What is needed:
Go to the line in the entries below that holds "chaque instant, mais" and repeat exactly from there through the line that holds "émotionnels courants des survivants d'abus", inclusive.

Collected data
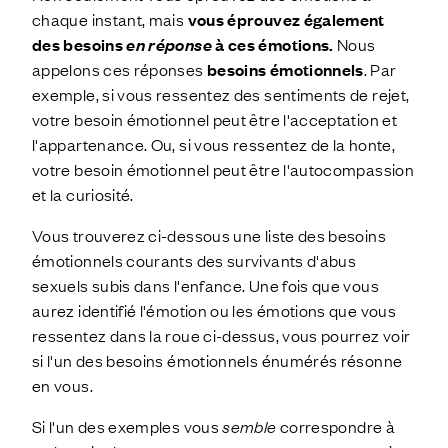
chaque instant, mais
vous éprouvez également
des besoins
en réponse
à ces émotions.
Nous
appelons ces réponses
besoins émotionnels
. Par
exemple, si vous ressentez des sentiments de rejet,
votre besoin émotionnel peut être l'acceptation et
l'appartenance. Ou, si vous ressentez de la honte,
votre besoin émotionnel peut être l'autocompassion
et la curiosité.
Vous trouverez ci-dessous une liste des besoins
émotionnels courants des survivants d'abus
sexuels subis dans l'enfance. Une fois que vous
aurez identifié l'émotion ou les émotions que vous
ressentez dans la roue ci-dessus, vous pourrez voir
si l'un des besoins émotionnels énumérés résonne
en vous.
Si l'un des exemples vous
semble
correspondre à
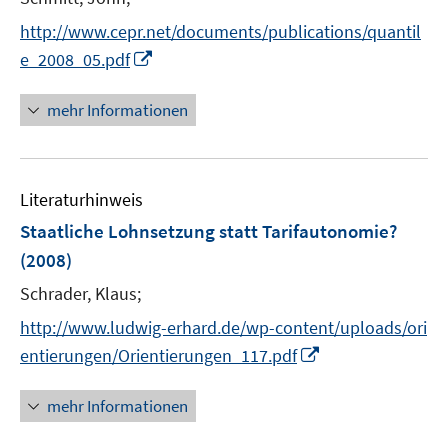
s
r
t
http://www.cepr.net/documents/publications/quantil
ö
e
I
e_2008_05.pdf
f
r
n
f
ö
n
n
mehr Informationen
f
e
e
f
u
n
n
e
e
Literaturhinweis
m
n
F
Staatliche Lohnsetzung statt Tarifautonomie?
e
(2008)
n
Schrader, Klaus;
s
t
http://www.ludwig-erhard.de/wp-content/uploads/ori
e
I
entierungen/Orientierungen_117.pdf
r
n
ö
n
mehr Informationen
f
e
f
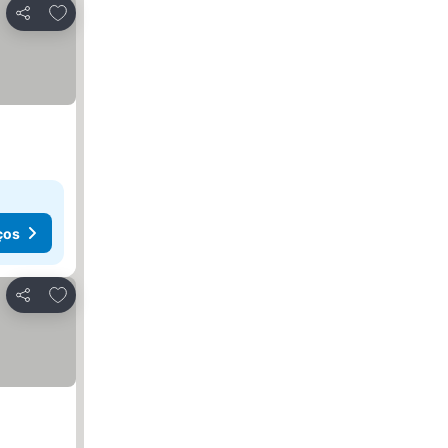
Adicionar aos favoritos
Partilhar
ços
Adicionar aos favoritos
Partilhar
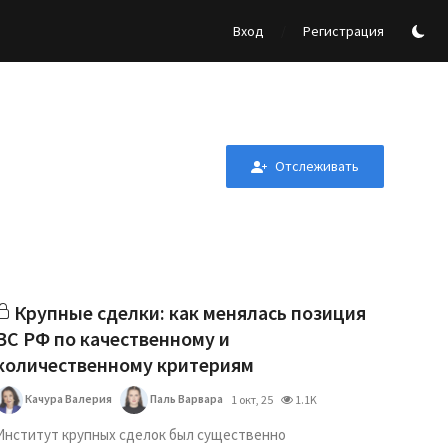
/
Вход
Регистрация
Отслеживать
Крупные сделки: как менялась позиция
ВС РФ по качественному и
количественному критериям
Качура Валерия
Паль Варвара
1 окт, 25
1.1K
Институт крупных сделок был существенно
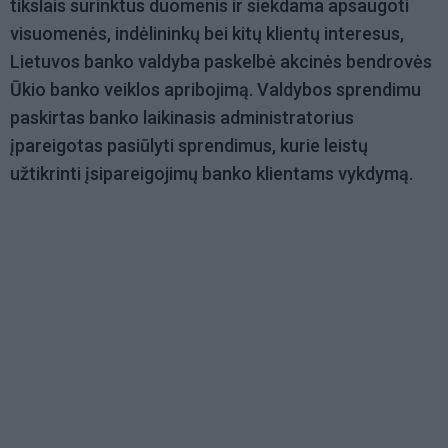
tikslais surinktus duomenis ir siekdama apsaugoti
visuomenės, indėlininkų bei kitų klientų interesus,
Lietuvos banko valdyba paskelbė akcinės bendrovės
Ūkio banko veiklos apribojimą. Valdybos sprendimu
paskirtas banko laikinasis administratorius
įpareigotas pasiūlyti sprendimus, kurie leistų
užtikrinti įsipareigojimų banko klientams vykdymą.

* * *

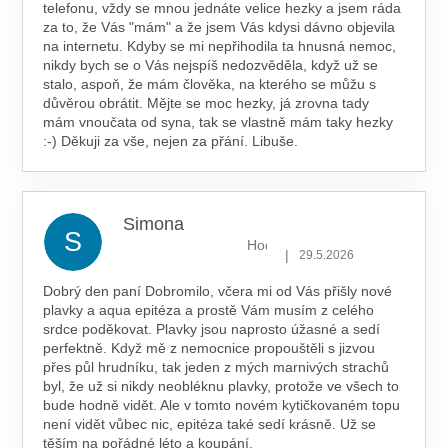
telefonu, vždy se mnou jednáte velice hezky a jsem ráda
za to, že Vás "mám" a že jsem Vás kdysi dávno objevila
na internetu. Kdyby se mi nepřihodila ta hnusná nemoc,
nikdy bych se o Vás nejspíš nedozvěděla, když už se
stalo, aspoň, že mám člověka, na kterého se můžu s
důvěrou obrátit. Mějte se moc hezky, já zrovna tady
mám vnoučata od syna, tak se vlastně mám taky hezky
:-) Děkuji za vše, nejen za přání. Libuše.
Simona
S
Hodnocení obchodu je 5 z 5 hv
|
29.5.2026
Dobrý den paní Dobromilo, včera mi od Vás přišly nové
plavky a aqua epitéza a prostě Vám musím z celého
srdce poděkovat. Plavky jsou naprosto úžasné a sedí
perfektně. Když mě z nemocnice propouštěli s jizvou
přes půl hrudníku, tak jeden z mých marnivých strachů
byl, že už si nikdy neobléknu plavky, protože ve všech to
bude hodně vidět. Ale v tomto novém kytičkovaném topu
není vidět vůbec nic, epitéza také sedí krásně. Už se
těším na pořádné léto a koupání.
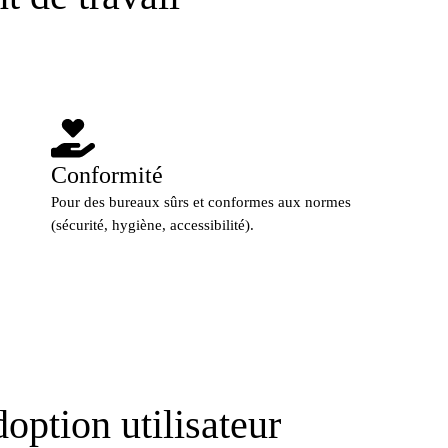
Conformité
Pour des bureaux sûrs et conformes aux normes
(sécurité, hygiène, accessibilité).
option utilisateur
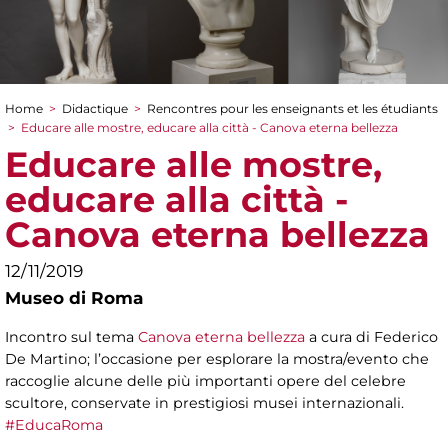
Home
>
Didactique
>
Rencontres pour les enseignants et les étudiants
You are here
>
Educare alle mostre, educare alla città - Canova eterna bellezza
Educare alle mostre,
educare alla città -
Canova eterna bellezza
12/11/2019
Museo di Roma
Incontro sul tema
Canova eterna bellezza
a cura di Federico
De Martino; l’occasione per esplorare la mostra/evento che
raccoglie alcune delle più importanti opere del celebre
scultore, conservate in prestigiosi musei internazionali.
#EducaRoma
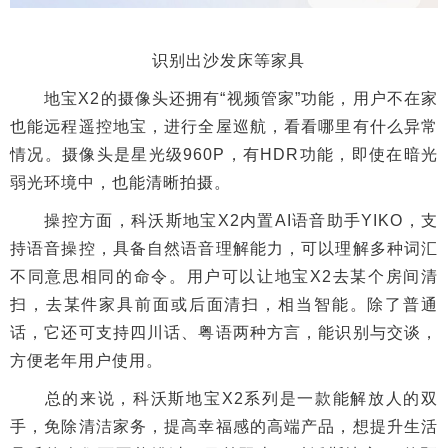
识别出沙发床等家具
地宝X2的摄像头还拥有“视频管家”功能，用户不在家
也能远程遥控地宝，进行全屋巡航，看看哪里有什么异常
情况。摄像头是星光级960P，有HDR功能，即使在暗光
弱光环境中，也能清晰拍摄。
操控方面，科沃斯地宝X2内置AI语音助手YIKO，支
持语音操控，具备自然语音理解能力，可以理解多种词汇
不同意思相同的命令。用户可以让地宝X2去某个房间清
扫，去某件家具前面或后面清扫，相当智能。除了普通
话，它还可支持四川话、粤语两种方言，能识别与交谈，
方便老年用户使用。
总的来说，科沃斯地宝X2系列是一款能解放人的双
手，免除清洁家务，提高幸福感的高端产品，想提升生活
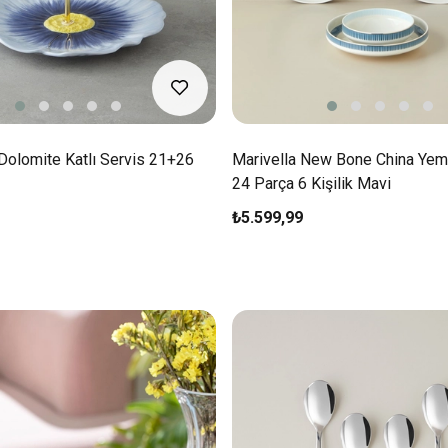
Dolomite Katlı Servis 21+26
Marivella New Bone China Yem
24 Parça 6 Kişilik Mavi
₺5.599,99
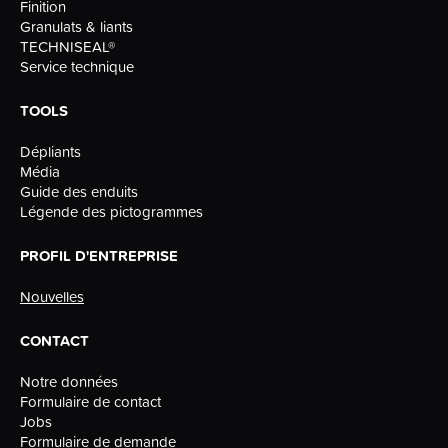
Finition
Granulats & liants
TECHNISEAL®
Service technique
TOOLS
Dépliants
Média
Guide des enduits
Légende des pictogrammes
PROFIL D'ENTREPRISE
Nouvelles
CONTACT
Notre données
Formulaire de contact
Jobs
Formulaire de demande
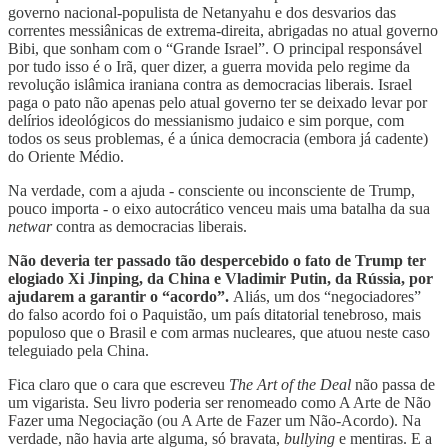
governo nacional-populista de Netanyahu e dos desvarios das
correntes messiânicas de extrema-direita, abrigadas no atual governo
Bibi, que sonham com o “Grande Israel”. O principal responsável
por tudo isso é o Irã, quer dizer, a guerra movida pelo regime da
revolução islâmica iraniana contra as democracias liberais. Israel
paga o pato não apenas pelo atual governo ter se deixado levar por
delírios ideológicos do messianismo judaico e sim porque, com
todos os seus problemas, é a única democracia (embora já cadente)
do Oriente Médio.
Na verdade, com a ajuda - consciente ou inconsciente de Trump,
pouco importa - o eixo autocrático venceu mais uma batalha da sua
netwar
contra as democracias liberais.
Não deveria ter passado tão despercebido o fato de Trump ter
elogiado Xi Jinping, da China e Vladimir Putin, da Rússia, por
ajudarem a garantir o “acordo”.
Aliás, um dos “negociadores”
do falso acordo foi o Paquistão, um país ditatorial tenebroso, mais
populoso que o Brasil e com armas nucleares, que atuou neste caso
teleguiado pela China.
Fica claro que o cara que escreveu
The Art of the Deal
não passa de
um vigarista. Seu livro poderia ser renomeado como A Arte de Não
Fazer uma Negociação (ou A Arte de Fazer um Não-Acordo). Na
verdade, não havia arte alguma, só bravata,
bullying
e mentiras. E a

---

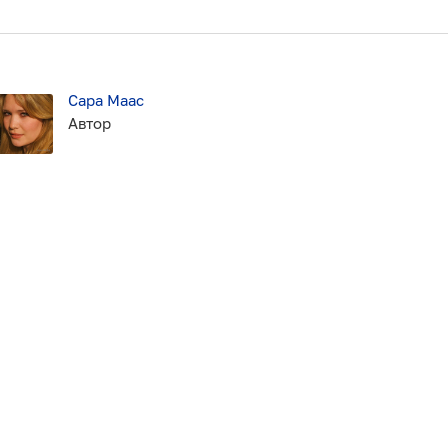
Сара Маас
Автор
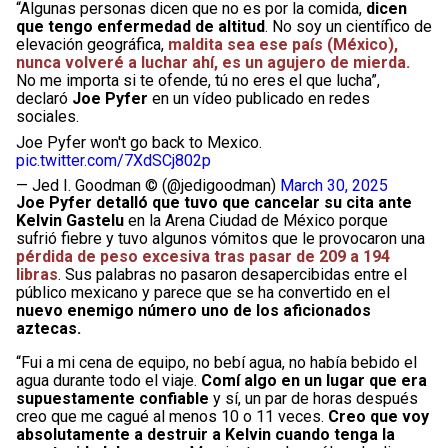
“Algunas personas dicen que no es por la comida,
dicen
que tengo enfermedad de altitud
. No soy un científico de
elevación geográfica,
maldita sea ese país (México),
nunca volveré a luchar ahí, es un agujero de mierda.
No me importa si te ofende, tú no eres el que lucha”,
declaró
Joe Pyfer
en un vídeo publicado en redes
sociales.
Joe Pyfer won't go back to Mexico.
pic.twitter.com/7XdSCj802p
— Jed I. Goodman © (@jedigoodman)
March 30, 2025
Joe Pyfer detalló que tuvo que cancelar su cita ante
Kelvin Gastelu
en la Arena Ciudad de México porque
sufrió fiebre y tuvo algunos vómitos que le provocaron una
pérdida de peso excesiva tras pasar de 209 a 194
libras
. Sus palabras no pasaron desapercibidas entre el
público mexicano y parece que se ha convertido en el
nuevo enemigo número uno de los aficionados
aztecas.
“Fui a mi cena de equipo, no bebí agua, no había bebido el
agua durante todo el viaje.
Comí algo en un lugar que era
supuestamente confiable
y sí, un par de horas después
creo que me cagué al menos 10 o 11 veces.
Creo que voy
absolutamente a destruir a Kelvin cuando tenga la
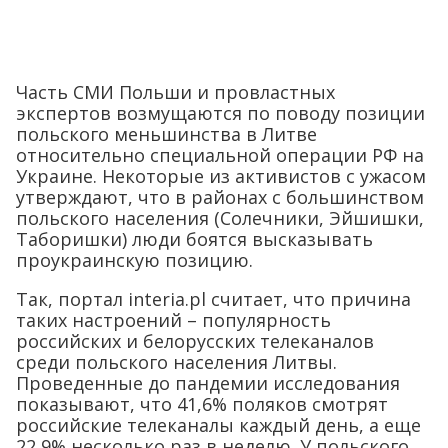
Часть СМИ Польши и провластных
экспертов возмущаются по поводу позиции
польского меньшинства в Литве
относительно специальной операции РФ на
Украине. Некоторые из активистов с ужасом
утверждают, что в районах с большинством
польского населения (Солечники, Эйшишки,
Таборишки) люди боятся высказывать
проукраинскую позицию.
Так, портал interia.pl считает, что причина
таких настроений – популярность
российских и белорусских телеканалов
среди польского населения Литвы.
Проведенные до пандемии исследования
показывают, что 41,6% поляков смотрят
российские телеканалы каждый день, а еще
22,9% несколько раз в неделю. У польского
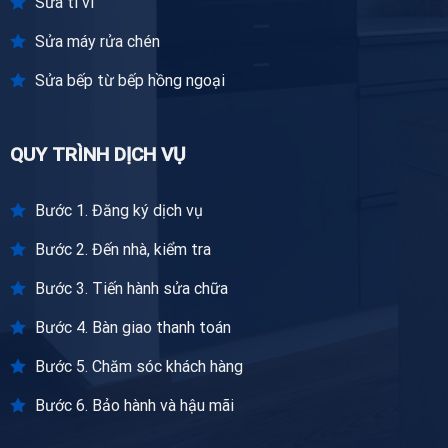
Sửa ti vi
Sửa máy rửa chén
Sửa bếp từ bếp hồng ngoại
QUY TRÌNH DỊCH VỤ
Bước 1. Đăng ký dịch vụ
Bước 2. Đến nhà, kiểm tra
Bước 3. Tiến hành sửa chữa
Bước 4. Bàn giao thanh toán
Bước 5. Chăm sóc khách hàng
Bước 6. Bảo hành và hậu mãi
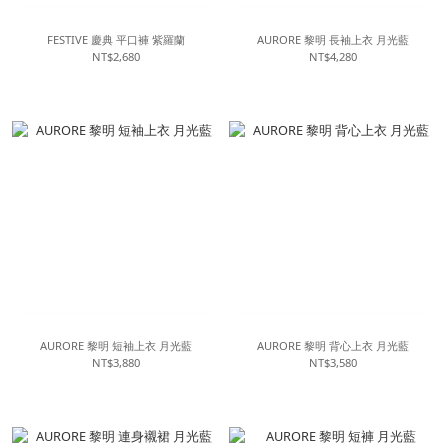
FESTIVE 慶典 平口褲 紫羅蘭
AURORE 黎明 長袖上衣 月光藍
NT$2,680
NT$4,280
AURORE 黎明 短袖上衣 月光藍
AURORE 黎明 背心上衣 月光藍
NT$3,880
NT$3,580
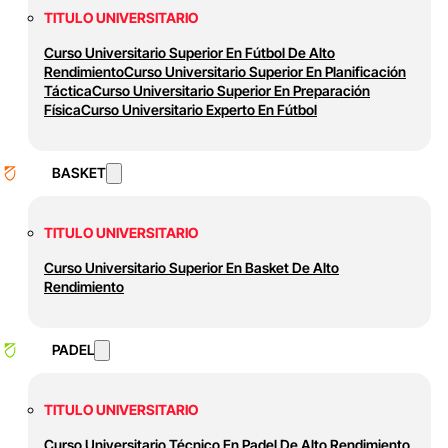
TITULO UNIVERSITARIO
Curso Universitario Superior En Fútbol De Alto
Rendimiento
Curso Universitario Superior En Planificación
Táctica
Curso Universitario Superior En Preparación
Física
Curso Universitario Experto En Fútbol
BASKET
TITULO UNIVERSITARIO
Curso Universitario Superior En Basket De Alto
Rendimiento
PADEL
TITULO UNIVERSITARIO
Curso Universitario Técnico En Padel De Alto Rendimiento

Result of the task:
chaque instant, mais
vous éprouvez également
des besoins
en réponse
à ces émotions.
Nous
appelons ces réponses
besoins émotionnels
. Par
exemple, si vous ressentez des sentiments de rejet,
votre besoin émotionnel peut être l'acceptation et
l'appartenance. Ou, si vous ressentez de la honte,
votre besoin émotionnel peut être l'autocompassion
et la curiosité.
Vous trouverez ci-dessous une liste des besoins
émotionnels courants des survivants d'abus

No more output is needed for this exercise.